CSL views data protection and privacy as a key component of corporate sustainability. CSL collects and holds personal information about our employees and key stakeholders, such as plasma donors, healthcare professionals and patients. Unauthorised access or use of this information presents a risk to our operations, and CSL’s place as a leader in the biotherapies marketplace.
Cybersecurity remains an important focus of CSL’s senior leadership group and CSL’s Audit and Risk Management Committee of the Board. CSL regularly assesses information security risk as we continue rapid growth globally. At the same time, we continue to make strategic investments in cybersecurity and cybersecurity risk management in the areas of identity and access management, network security, application and data security. We have also taken substantive efforts to protect our patients’, donors’ and employees’ personal information through the broader use of data handling process improvement and encryption.

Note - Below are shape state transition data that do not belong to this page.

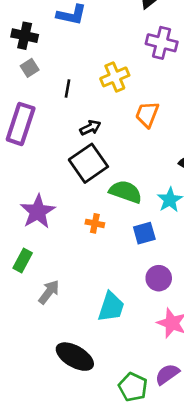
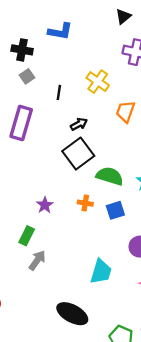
yellow cross: (115, 77) -> (98, 82), turned -30
purple star: (38, 212) -> (45, 205), moved, size x0.6
blue square: (144, 233) -> (115, 210), moved
gray arrow: (49, 292) -> (37, 260), moved

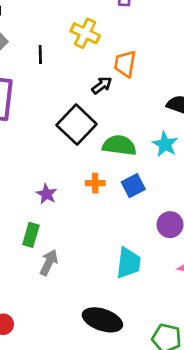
black arrow: (79, 124) -> (102, 85), moved

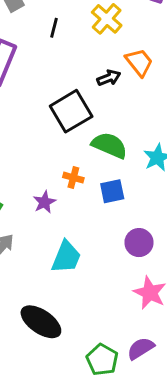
orange trapezoid: (125, 64) -> (139, 62), turned 116
purple star: (47, 194) -> (44, 202), moved
cyan trapezoid: (128, 263) -> (66, 257), moved

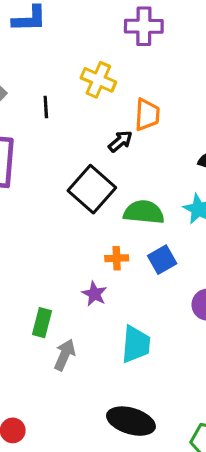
orange trapezoid: (139, 62) -> (147, 115), turned 60

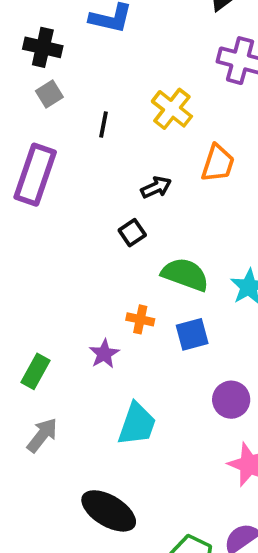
black arrow: (120, 141) -> (156, 187), moved
black square: (92, 189) -> (132, 233), size x0.5
gray arrow: (65, 355) -> (42, 435), moved

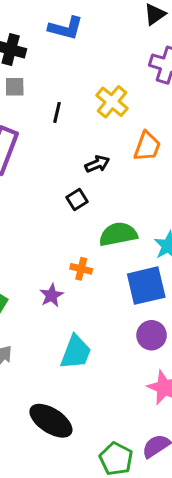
gray square: (49, 94) -> (15, 87), turned 30
green semicircle: (185, 274) -> (118, 234), turned -33
blue square: (192, 334) -> (146, 286), moved, size x1.5

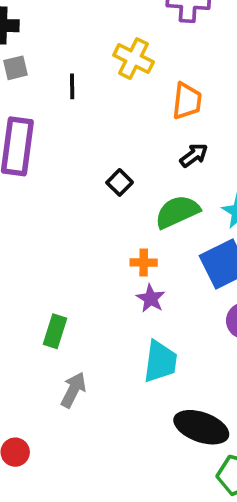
black arrow: (97, 164) -> (194, 155), moved
purple star: (52, 295) -> (151, 298), moved
black ellipse: (51, 421) -> (201, 427), moved

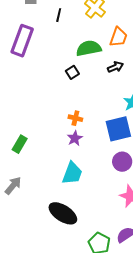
green semicircle: (177, 212) -> (89, 48), moved
gray arrow: (73, 390) -> (13, 186), moved
black ellipse: (201, 427) -> (63, 213), moved

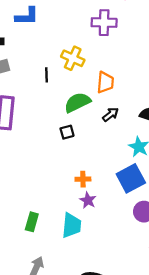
black line: (59, 15) -> (46, 75), moved
black square: (72, 72) -> (67, 132), turned 32
cyan trapezoid: (72, 173) -> (71, 225), moved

Security awareness is a top-priority and each year we provide mandatory security awareness training for all employees and contingent workers. This training includes an updated version of our Cybersecurity and Risk Handbook. This detailed guide provides employees with a deeper understanding of the external threats and practical guidance for data, email, mobile, network and physical security to prevent cyber-breach.
In addition, we comply with relevant privacy and health regulations in all jurisdictions in which we operate and are committed to safeguarding the privacy of personal information that we gather. Dedicated personnel operating across major jurisdictions oversee the governance and identification of privacy-related matters as relevant to their operations and local laws, such as China’s Cybersecurity Law (effective as of 1 June 2017) and the new European General Data Protection Regulation (effective as of 25 May 2018).